Bizim Agop’tu

Agop Kotoğyan, 13 yaşında kolunu kaybetti. Tüm zorluklara rağmen okuyup tıp fakültesini bitirdi. O artık dünyanın en ünlü cilt doktorlarından biriydi. Kendisine Avrupa’dan ABD’den teklifler gitti. “Ermenisin o ülkede ne işin var” dendi. Ancak o “Burası benim vatanım” deyip Türkiye’yi seçti. Ve bu hayat önceki gün kansere yenildi.

Kaynak GAZETE Giriş Tarihi 14 Şubat 2018 Güncelleme 14 Şubat 2018, 00:31
Bizim Agop’tu

İÇİNDEKİLER

Her hayat bir filmdi... Değme senaryolara taş çıkartacak hikayelerden birinin kahramanı da Prof. Dr. Agop Kotoğyan adlı hekimdi. 79 yaşındaki Kotoğyan, İstanbul'da dünyaya geldi. İlkokuldayken iş hayatına girdi. 13 yaşındayken kolunu çalıştığı gümüş atölyesindeki presin silindirine kaptırıp kaybetti.
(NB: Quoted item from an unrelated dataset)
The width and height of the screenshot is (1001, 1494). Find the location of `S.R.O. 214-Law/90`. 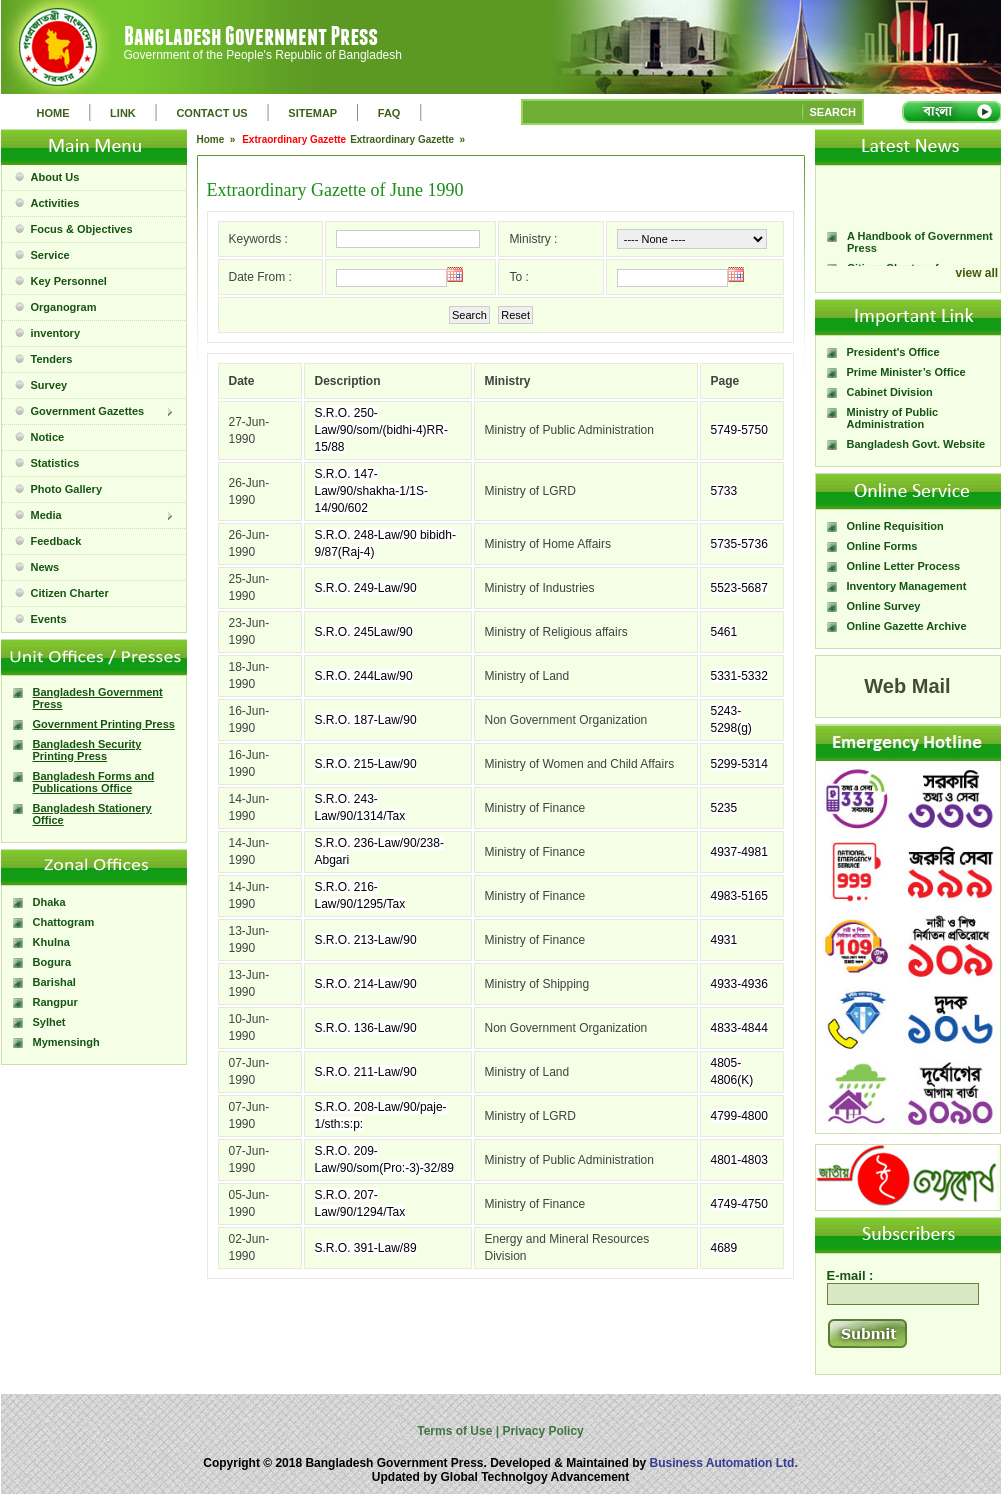 S.R.O. 214-Law/90 is located at coordinates (366, 984).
Günlerce komada kaldı ama pes etmedi. Ortaöğrenimini Galata Getronogan Lisesi'nde okul birincisi olarak bitirdi. Basketbola çok meraklıydı ama tek eli olduğu için Samatya Gençler Kulübü'nde futbol oynadı. Hasta Fenerbahçeliydi. Çalışkanlığı sayesinde İÜ Tıp Fakültesi'ni kazandı. Tek elle dikiş ve şırınga kullanabilmek için çok pratik yaptı ve başardı. Üniversiteyi de birincilikle bitirdi.

VERGİ REKORTMENİYDİ
1969'da Almanya'ya gitti. Dört ayda Almanca, Fransızca ve İngilizce öğrendi. 3 yıl sonra geri döndü. ABD, Almanya, Fransa ve Kanada gibi birçok ülkedeki üniversitelerin "Kürsü başkanlığı" teklif ettiği Kotoğyan, Türkiye'den asla vazgeçmedi. Teklifleri geri çevirince Kotoğyan'a "Ermeni olduğun için dedeni, fukara olduğun için kolunu kaybettiğin o ülkede ne işin var?" dediler. O ise şu yanıtı verdi: "Bu topraklarda yaşayan tüm insanları kardeşim olarak benimsedim. Yurt sevgisi, iyi günde ve kötü günde burada olmak, vatanın yanında kalmak demektir." Bu arada Türkiye'nin en çok kazanan 20 doktorundan biri olan Kotoğhan, vergi rekortmeniydi.